L’année dernière au Grand Palais, une exposition-événement célébrait en grande pompe le centenaire d’Auguste Rodin (1840-1917). Dans l’introduction du catalogue, la directrice du musée Rodin, Catherine Chevillot, soulignait « qu’on pourrait croire que tout a été dit » sur le célébrissime sculpteur. De fait, l’exposition échouait à restituer le souffle novateur et le parfum de scandale qui émanent de l’œuvre rodinienne. Heureusement, des expositions plus confidentielles, moins clinquantes, démentent ce constat. Bousculant nos connaissances, « Rodin, Dessiner, Découper » figure parmi celles-ci.

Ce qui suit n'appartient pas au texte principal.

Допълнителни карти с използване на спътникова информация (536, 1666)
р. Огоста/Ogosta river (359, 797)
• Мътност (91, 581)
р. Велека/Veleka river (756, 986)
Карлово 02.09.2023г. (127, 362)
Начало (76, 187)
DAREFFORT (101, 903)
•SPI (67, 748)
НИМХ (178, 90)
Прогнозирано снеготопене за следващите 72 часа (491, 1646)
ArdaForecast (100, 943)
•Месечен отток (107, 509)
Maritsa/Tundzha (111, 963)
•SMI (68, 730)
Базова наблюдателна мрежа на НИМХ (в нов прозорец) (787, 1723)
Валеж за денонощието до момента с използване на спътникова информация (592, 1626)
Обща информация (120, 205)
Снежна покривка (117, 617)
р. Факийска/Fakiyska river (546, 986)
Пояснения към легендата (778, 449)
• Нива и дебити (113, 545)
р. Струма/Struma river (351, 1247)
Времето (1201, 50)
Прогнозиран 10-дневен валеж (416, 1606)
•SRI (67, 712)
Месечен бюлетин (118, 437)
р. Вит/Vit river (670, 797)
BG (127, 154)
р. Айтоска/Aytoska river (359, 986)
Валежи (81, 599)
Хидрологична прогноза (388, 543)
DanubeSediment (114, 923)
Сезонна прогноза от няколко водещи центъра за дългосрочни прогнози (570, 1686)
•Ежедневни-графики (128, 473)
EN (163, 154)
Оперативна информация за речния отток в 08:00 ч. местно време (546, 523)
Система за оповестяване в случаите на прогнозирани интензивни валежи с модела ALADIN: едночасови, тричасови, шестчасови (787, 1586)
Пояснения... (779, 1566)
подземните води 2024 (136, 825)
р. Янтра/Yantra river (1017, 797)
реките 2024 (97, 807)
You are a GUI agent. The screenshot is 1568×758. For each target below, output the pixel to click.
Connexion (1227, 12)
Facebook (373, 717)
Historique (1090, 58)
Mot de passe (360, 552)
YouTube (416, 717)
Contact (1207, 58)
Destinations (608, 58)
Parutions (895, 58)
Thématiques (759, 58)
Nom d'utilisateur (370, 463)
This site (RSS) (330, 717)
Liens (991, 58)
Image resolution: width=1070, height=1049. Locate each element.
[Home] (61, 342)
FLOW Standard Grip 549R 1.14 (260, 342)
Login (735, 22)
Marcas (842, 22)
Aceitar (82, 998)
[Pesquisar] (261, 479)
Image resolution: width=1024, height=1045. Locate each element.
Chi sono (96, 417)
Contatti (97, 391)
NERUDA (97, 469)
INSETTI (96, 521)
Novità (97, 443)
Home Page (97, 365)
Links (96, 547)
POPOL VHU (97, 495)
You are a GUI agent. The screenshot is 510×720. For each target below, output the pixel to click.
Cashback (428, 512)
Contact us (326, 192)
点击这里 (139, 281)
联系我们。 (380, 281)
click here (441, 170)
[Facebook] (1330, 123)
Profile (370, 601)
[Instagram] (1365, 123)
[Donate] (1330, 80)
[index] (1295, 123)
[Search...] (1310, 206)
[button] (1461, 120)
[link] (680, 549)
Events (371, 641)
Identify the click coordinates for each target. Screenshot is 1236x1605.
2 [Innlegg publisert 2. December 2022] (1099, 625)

Elle offre au visiteur une incursion dans le laboratoire intérieur du sculpteur, et met à nu les démarches et les recherches formelles que cachent sa création artistique. Le maître n’affirmait-il pas lui-même : « Mes dessins sont la clé de mon œuvre, ma sculpture n’est que du dessin sous toutes les dimensions » ?

Exposer une pratique méconnue : le découpage

Pour la première fois, la commissaire de l’exposition Sophie Biass-Fabiani, conservateur du patrimoine chargée des œuvres graphiques, des peintures et de l’art contemporain au musée Rodin, a rassemblé la quasi-intégralité des figures découpées de Rodin (quatre-vingt-dix sur une centaine existante !), demeurées jusqu’à présent dans la confidentialité et l’intimité du sculpteur : ni ce dernier, ni ses critiques d’art n’y avaient jamais fait mention, et une seule – exception faite pour les « dessins noirs » –  fut exposée de manière anecdotique.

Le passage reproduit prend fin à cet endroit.